The hon. Lady also talked about discussions with the DWP. We have discussions all the time. Many comments were made today about the DWP, so I am grateful that the Minister for Disabled People, Health and Work was on the Treasury Bench to hear those. Through the personal support package for people on employment and support allowance, the DWP is working to improve the support that it offers to those with long-term conditions such as brain injury, including peer support and training for disability employment advisers. However, it sounds like there is a lot of work to be done, and I know that my hon. Friend is keen to see that done.
We have had to go at a bit of a gallop this evening. I wonder whether the Minister could use his best offices to ensure that we have another debate fairly soon.

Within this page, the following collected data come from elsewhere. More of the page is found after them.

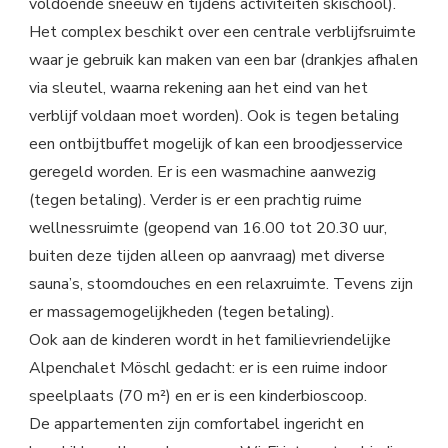
voldoende sneeuw en tijdens activiteiten skischool).
Het complex beschikt over een centrale verblijfsruimte
waar je gebruik kan maken van een bar (drankjes afhalen
via sleutel, waarna rekening aan het eind van het
verblijf voldaan moet worden). Ook is tegen betaling
een ontbijtbuffet mogelijk of kan een broodjesservice
geregeld worden. Er is een wasmachine aanwezig
(tegen betaling). Verder is er een prachtig ruime
wellnessruimte (geopend van 16.00 tot 20.30 uur,
buiten deze tijden alleen op aanvraag) met diverse
sauna’s, stoomdouches en een relaxruimte. Tevens zijn
er massagemogelijkheden (tegen betaling).
Ook aan de kinderen wordt in het familievriendelijke
Alpenchalet Möschl gedacht: er is een ruime indoor
speelplaats (70 m²) en er is een kinderbioscoop.
De appartementen zijn comfortabel ingericht en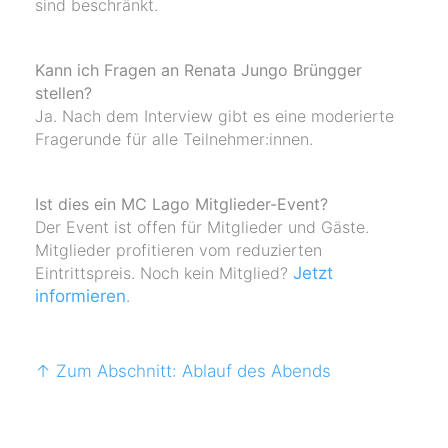
sind beschränkt.
Kann ich Fragen an Renata Jungo Brüngger
stellen?
Ja. Nach dem Interview gibt es eine moderierte
Fragerunde für alle Teilnehmer:innen.
Ist dies ein MC Lago Mitglieder-Event?
Der Event ist offen für Mitglieder und Gäste.
Mitglieder profitieren vom reduzierten
Eintrittspreis. Noch kein Mitglied?
Jetzt
informieren
.
↑ Zum Abschnitt: Ablauf des Abends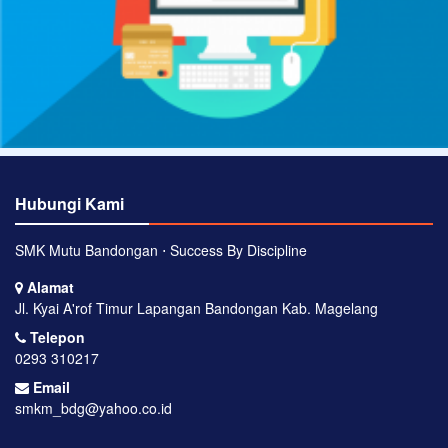
Hubungi Kami
SMK Mutu Bandongan ⋅ Success By Discipline
Alamat
Jl. Kyai A'rof Timur Lapangan Bandongan Kab. Magelang
Telepon
0293 310217
Email
smkm_bdg@yahoo.co.id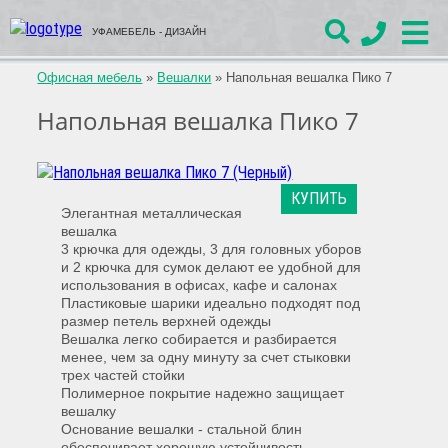
УФАМЕБЕЛЬ - ДИЗАЙН
Офисная мебель
»
Вешалки
»
Напольная вешалка Пико 7
Напольная вешалка Пико 7
КУПИТЬ
Элегантная металлическая
вешалка
3 крючка для одежды, 3 для головных уборов
и 2 крючка для сумок делают ее удобной для
использования в офисах, кафе и салонах
Пластиковые шарики идеально подходят под
размер петель верхней одежды
Вешалка легко собирается и разбирается
менее, чем за одну минуту за счет стыковки
трех частей стойки
Полимерное покрытие надежно защищает
вешалку
Основание вешалки - стальной блин
обеспечивает хорошую устойчивость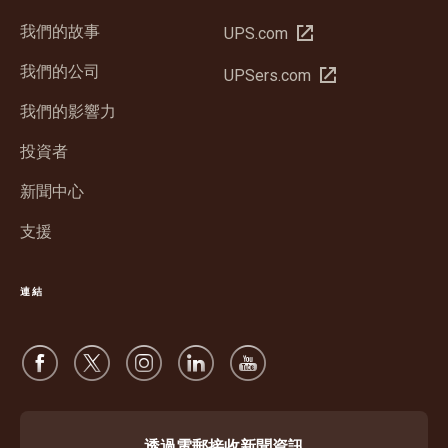
我們的故事
在
UPS.com
新
我們的公司
在
UPSers.com
視
新
窗
我們的影響力
視
中
窗
投資者
開
中
啟
新聞中心
開
啟
支援
連結
透過電郵接收新聞資訊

I may have been called “perfect” by Madam Deputy Speaker, the right hon. Member for Epping Forest (Dame Eleanor Laing)—Mr Speaker, you do not want to know—but all I can say is that there are many things at my disposal, but scheduling debates in this House is not one of them. There are many ways in which the hon. Gentleman can bring forward debates in this House, and knowing him as I do, I have a funny feeling that he will be doing it some more. Whichever Minister responds to such a debate, I welcome that, because there are a lot of issues and we need to look at them. He talked about an invisible epidemic, and he may well be right. It has been a pleasure to listen to this debate, short as it has been, and an honour to respond to it.
Question put and agreed to.
Resolved,
That this House has considered acquired brain injury.